Safety questions (Michal Wencl)

Leigh S. Jones, KR6X kr6x@kr6x.com
Tue Jul 2 17:42:02 2002


1. Is it better to encrypt (by symmetric cipher) plain file or a
compressed one? Does it even matter?

The level of security provided by gpg is so high that the
additional security provided by compression is a minor
issue.  But, yes, if someone were to attack your encryption
by "brute force", the compression provides an additional
impediment.  A brute force attack takes tremendous
computer resources and is more costly to accomplish than
your encrypted data is worth to the attacker.  Adding the
requirement of expanding a compressed file to this further
drains the computing resources of the attacker.

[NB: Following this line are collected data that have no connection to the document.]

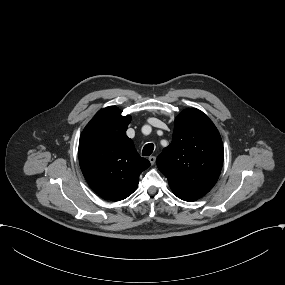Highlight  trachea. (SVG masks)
I'll return each instance as SVG.
<instances>
[{
  "mask_svg": "<svg viewBox=\"0 0 285 285\" xmlns=\"http://www.w3.org/2000/svg\"><path fill=\"white\" fill-rule=\"evenodd\" d=\"M153 150H154V144L153 143L146 144L142 150V155L143 156H150L152 154Z\"/></svg>",
  "mask_w": 285,
  "mask_h": 285,
  "instance_id": "3493384b",
  "label": "trachea"
}]
</instances>
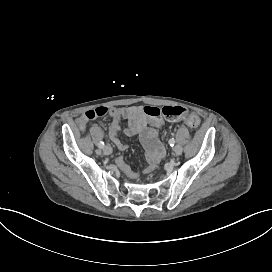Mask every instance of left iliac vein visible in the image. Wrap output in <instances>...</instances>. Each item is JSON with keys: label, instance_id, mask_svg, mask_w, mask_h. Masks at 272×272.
Here are the masks:
<instances>
[{"label": "left iliac vein", "instance_id": "obj_1", "mask_svg": "<svg viewBox=\"0 0 272 272\" xmlns=\"http://www.w3.org/2000/svg\"><path fill=\"white\" fill-rule=\"evenodd\" d=\"M174 153H175L176 156L181 155V153H182V147L180 145L175 146L174 147Z\"/></svg>", "mask_w": 272, "mask_h": 272}]
</instances>
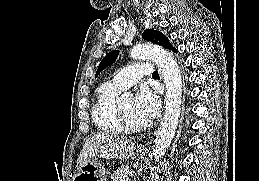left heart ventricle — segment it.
<instances>
[{"mask_svg":"<svg viewBox=\"0 0 259 181\" xmlns=\"http://www.w3.org/2000/svg\"><path fill=\"white\" fill-rule=\"evenodd\" d=\"M121 108L133 122L144 123L136 114L134 100L126 101Z\"/></svg>","mask_w":259,"mask_h":181,"instance_id":"1","label":"left heart ventricle"}]
</instances>
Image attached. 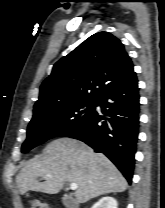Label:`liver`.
Wrapping results in <instances>:
<instances>
[{"label":"liver","instance_id":"liver-1","mask_svg":"<svg viewBox=\"0 0 165 208\" xmlns=\"http://www.w3.org/2000/svg\"><path fill=\"white\" fill-rule=\"evenodd\" d=\"M39 177L45 181L40 182ZM66 182L78 185L75 191L78 203L127 189L126 179L105 155L70 138L49 143L42 155L26 162L16 177L21 195L30 190L57 194Z\"/></svg>","mask_w":165,"mask_h":208}]
</instances>
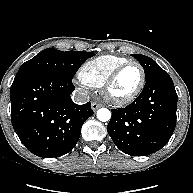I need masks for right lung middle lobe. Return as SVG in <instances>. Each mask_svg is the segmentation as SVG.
Here are the masks:
<instances>
[{"instance_id":"1","label":"right lung middle lobe","mask_w":193,"mask_h":193,"mask_svg":"<svg viewBox=\"0 0 193 193\" xmlns=\"http://www.w3.org/2000/svg\"><path fill=\"white\" fill-rule=\"evenodd\" d=\"M94 55L84 51L63 52L48 48L22 64L15 78L30 74H46L72 81L73 75L82 63Z\"/></svg>"}]
</instances>
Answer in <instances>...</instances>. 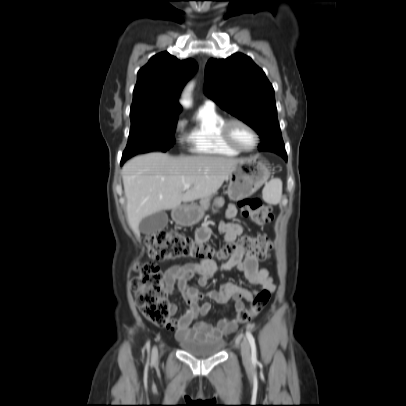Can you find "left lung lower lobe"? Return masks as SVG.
<instances>
[{
  "mask_svg": "<svg viewBox=\"0 0 406 406\" xmlns=\"http://www.w3.org/2000/svg\"><path fill=\"white\" fill-rule=\"evenodd\" d=\"M283 157L285 158V160H287V155H283Z\"/></svg>",
  "mask_w": 406,
  "mask_h": 406,
  "instance_id": "left-lung-lower-lobe-1",
  "label": "left lung lower lobe"
}]
</instances>
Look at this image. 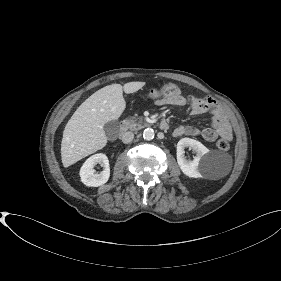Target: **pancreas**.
<instances>
[{"label": "pancreas", "mask_w": 281, "mask_h": 281, "mask_svg": "<svg viewBox=\"0 0 281 281\" xmlns=\"http://www.w3.org/2000/svg\"><path fill=\"white\" fill-rule=\"evenodd\" d=\"M124 124L128 129L132 131L140 130L146 125L143 118H136V117L125 119Z\"/></svg>", "instance_id": "pancreas-1"}]
</instances>
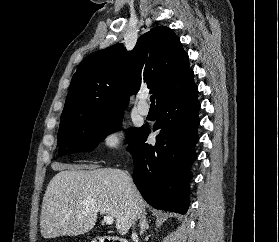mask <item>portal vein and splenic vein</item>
<instances>
[{
    "instance_id": "18ae733b",
    "label": "portal vein and splenic vein",
    "mask_w": 279,
    "mask_h": 242,
    "mask_svg": "<svg viewBox=\"0 0 279 242\" xmlns=\"http://www.w3.org/2000/svg\"><path fill=\"white\" fill-rule=\"evenodd\" d=\"M104 223L107 225H112L114 223V218L110 215H105L103 218Z\"/></svg>"
}]
</instances>
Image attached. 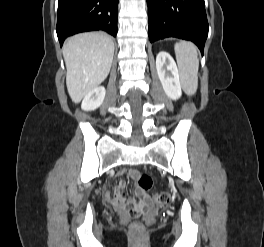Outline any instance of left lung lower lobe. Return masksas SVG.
Segmentation results:
<instances>
[{
  "label": "left lung lower lobe",
  "mask_w": 264,
  "mask_h": 247,
  "mask_svg": "<svg viewBox=\"0 0 264 247\" xmlns=\"http://www.w3.org/2000/svg\"><path fill=\"white\" fill-rule=\"evenodd\" d=\"M149 40L176 37L194 42L203 53L208 35L204 0H147Z\"/></svg>",
  "instance_id": "obj_1"
}]
</instances>
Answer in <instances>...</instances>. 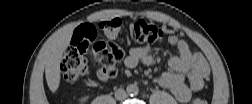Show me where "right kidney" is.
I'll return each mask as SVG.
<instances>
[{"instance_id": "ca27d5eb", "label": "right kidney", "mask_w": 252, "mask_h": 104, "mask_svg": "<svg viewBox=\"0 0 252 104\" xmlns=\"http://www.w3.org/2000/svg\"><path fill=\"white\" fill-rule=\"evenodd\" d=\"M86 100H87V98H86V97H84V98H82V99H81V101H83V102H84V101H86Z\"/></svg>"}]
</instances>
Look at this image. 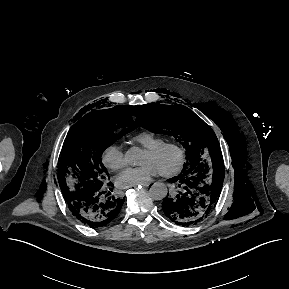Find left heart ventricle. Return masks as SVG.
I'll return each instance as SVG.
<instances>
[{"label": "left heart ventricle", "instance_id": "obj_1", "mask_svg": "<svg viewBox=\"0 0 289 289\" xmlns=\"http://www.w3.org/2000/svg\"><path fill=\"white\" fill-rule=\"evenodd\" d=\"M179 159L178 152L174 149H167L159 155H152L144 152L141 164H153L159 171H165L173 168Z\"/></svg>", "mask_w": 289, "mask_h": 289}]
</instances>
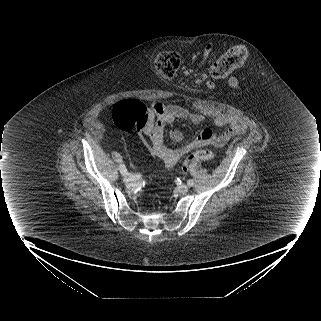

2. Is there a safety risk if an attacker knows the target file
type (structure), e. g. if he or she knows that the encrypted
file is a JPEG picture, HTML document, gzip archive, Windows
executable, Unix binary etc.?

This should not be considered a safety risk.  As in the case
of compressed data, many of these file formats are difficult
to recognize as the correctly unencrypted data.  For an attacker
it is more difficult to decrypt your data if he does not understand
the nature of the data.  If he looks for text, he will very likely be
searching for keys that turn the encrypted data into something
that contains a lot of spaces.  Spaces in text are an attackers
friend.  They occur much more often in correctly deciphered
data than they do in garbage.  It's not necessary to look for
words, only spaces.  JPEG files, gzip archives, etc., have
less spaces, so an attacker looking for text could overlook
them.  If you are an attacker who has to look for JPEG files,
gzip archives, plus text, then your computer doing the search
has to do more computing than the attacker who only needs
to look for text.  This is trivial to program, but takes time
when the attack is really underway.

3. If an attacker gets a plaintext and a ciphertext can he or she
find the passphrase?

This question is very vague.  In general, encryption with gpg
is not performed using a cipher that uses a passphrase.  The
passphrase is instead used to protect your secret key from
an attacker who has been able to gain a copy of your keyring
or of your exported secret key.  Symmetric key encryption is
available with gpg using a password, but the password itself
is passed through a "hash" which turns the password into a
small pseudo-random number.  Having both a copy of the
encrypted data and the associated unencrypted data for this
kind of encryption does provide an attacker with additional
information that would make it easier for him to attack the
cipher than it would be without the unencrypted data.  Rather
than revealing the password to the attacker, this would make
it easier for the attacker to discover the small pseudo-random
number used for the encryption that was based on the
password.

It is probably safer to use public key encryption rather than
symmetric key encryption in applications where an attacker
can gain access to the unencrypted file associated with a
particular encrypted file.  But in either case there is some
loss of security when attackers have this kind of free access
to data on both sides of an encryption process.

----- Original Message -----
From: "Michal Wencl" <mwencl@centrum.sk>
To: <gnupg-users@gnupg.org>
Sent: Tuesday, July 02, 2002 05:58
Subject: Safety questions


Hi everybody.

I have a few questions on how to use GPG or encryption in general:

1. Is it better to encrypt (by symmetric cipher) plain file or a
compressed one? Does it even matter?
2. Is there a safety risk if an attacker knows the target file
type (structure), e. g. if he or she knows that the encrypted
file is a JPEG picture, HTML document, gzip archive, Windows
executable, Unix binary etc.?
3. If an attacker gets a plaintext and a ciphertext can he or she
find the passphrase?

And the last one:
4. Is there a GNU replacement for PGPdisk?